I'd like to see internal consistency across the central-tendency statistics in the presence of NaNs. What happens now: mean: the code appears to guarantee that a NaN will be returned if a NaN is in the input. median: as recently detailed, just about anything can happen, depending on how undefined behaviors in .sort() interact. mode: while NaN != NaN at the Python level, internally dicts use an identity shortcut so that, effectively, "is" takes precedence over `__eq__`. So a given NaN object will be recognized as repeated if it appears more than once, but distinct NaN objects remain distinct: So, e.g.,
from math import inf, nan import statistics statistics.mode([2, 2, nan, nan, nan]) nan
That's NOT "NaN-in, NaN-out", it's "a single NaN object is the object that appeared most often". Make those 3 distinct NaN objects (inf - inf results) instead, and the mode changes:
statistics.mode([2, 2, inf - inf, inf - inf, inf - inf]) 2
Since the current behavior of `mean()` is the only one that's sane, that should probably become the default for all of them (NaN in -> NaN out). "NaN in -> exception" and "pretend NaNs in the input don't exist" are the other possibly useful behaviors.
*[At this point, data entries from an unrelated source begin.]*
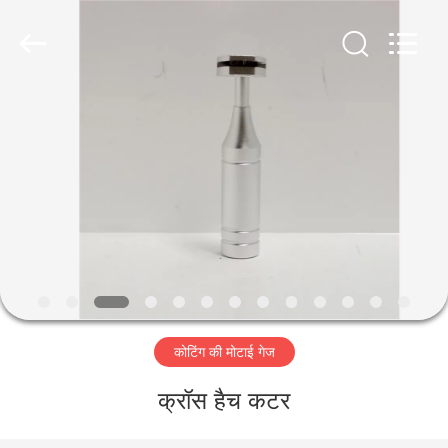
2026
HUATEC
GROUP
CORPORATION.
All
Rights
Reserved.
घर
उत्पादों
हमारे
बारे
में
कोटिंग की मोटाई गेज
कारखाना
भ्रमण
क्रॉस हैच कटर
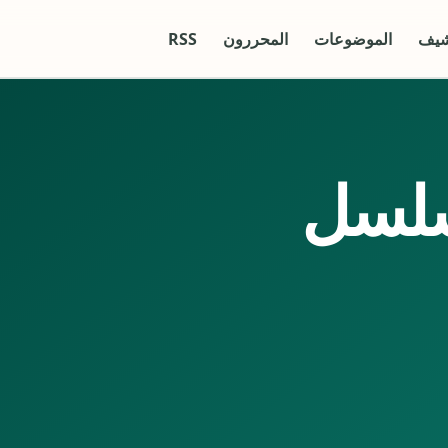
شيف
الموضوعات
المحررون
RSS
سلسل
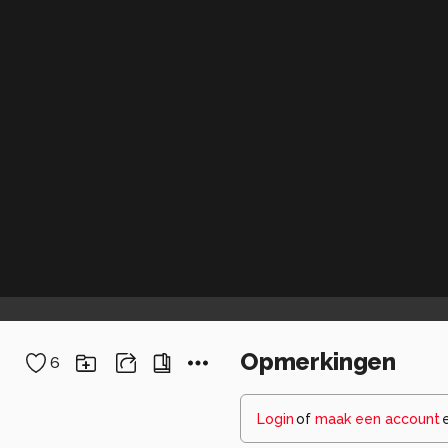
Opmerkingen
6
Login
of
maak een account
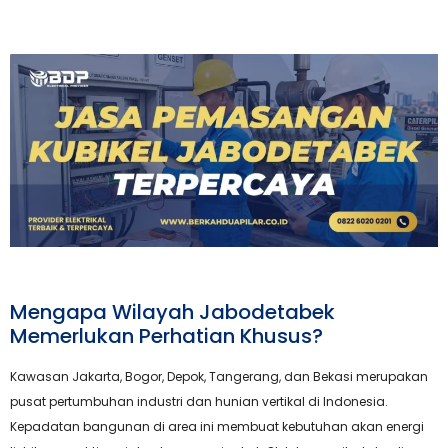
Mengapa Wilayah Jabodetabek
Memerlukan Perhatian Khusus?
Kawasan Jakarta, Bogor, Depok, Tangerang, dan Bekasi merupakan
pusat pertumbuhan industri dan hunian vertikal di Indonesia.
Kepadatan bangunan di area ini membuat kebutuhan akan energi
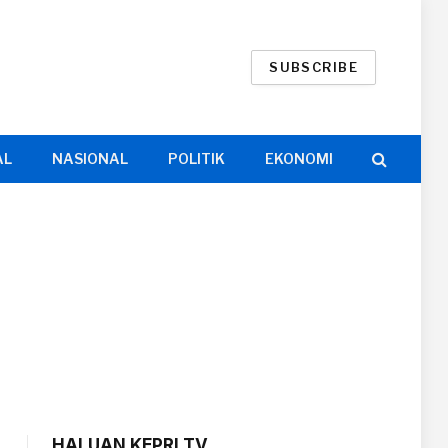
SUBSCRIBE
AL
NASIONAL
POLITIK
EKONOMI
HALUAN KEPRI TV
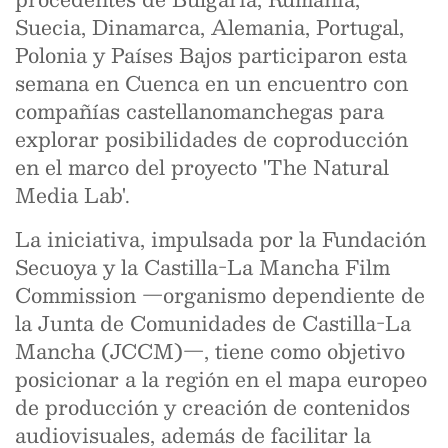
Suecia, Dinamarca, Alemania, Portugal,
Polonia y Países Bajos participaron esta
semana en Cuenca en un encuentro con
compañías castellanomanchegas para
explorar posibilidades de coproducción
en el marco del proyecto 'The Natural
Media Lab'.
La iniciativa, impulsada por la Fundación
Secuoya y la Castilla-La Mancha Film
Commission —organismo dependiente de
la Junta de Comunidades de Castilla-La
Mancha (JCCM)—, tiene como objetivo
posicionar a la región en el mapa europeo
de producción y creación de contenidos
audiovisuales, además de facilitar la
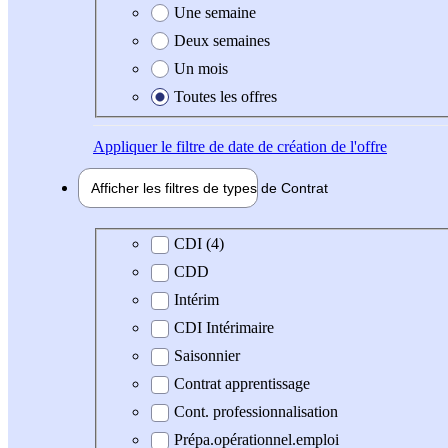
Une semaine
Deux semaines
Un mois
Toutes les offres
Appliquer
le filtre de date de création de l'offre
Afficher les filtres de types de
Contrat
Type de contrat
CDI (4)
CDD
Intérim
CDI Intérimaire
Saisonnier
Contrat apprentissage
Cont. professionnalisation
Prépa.opérationnel.emploi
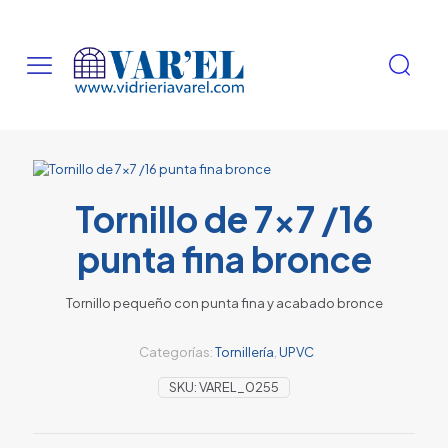
Tornillo de 7×7 /16
punta fina bronce
Tornillo pequeño con punta fina y acabado bronce
Categorías:
Tornillería
,
UPVC
SKU:
VAREL_0255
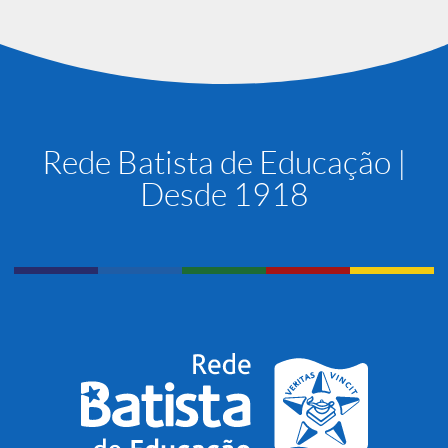
Rede Batista de Educação |
Desde 1918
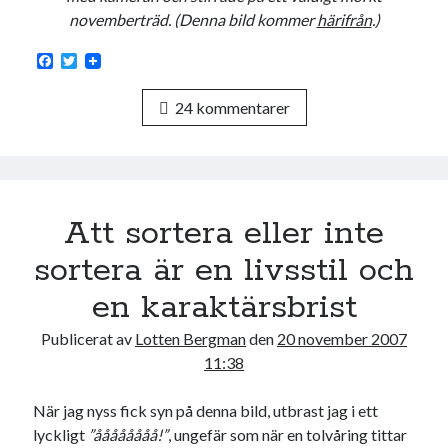
novemberträd. (Denna bild kommer
härifrån
.)
F
T
a
w
c
i
24 kommentarer
e
t
b
t
o
e
o
r
k
Att sortera eller inte
sortera är en livsstil och
en karaktärsbrist
Publicerat av
Lotten Bergman
den
20 november 2007
11:38
När jag nyss fick syn på denna bild, utbrast jag i ett
lyckligt
”åååååååå!”
, ungefär som när en tolvåring tittar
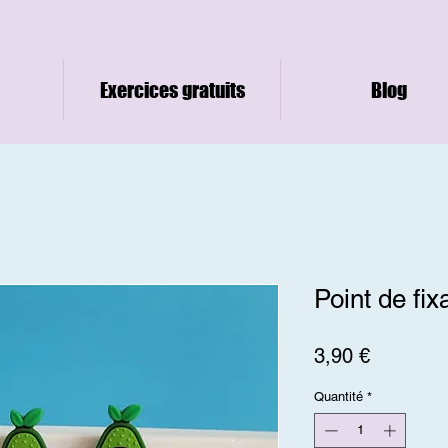
Exercices gratuits
Blog
Point de fix
Prix
3,90 €
Quantité
*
About median speed, I wouldn't worry. Long ago I tried many variations of QuickSelect, and it required very large inputs for a Python-coded QuickSelect to run faster than a straightforward .sort()+index. It's bound to be worse now: - Current Python .sort() is significantly faster on one-type lists because it figures out the single type-specific comparison routine needed once at the start, instead of enduring N log N full-blown PyObject_RichCompareBool calls. - And the current .sort() can be very much faster than older ones on data with significant order. In the limit, .sort()+index will run faster than any QuickSelect variant on already-sorted or already-reverse-sorted data. QuickSelect variants aren't adaptive in any sense, except that a "fat pivot" version (3-way partition, into < pivot, == pivot, and > pivot regions) is very effective on data with many equal values. In Python 3.7.2, for randomly ordered random\-ish floats I find that median() is significantly faster than mean() even on lists with millions of elements, despite that the former sorts and the latter doesn't.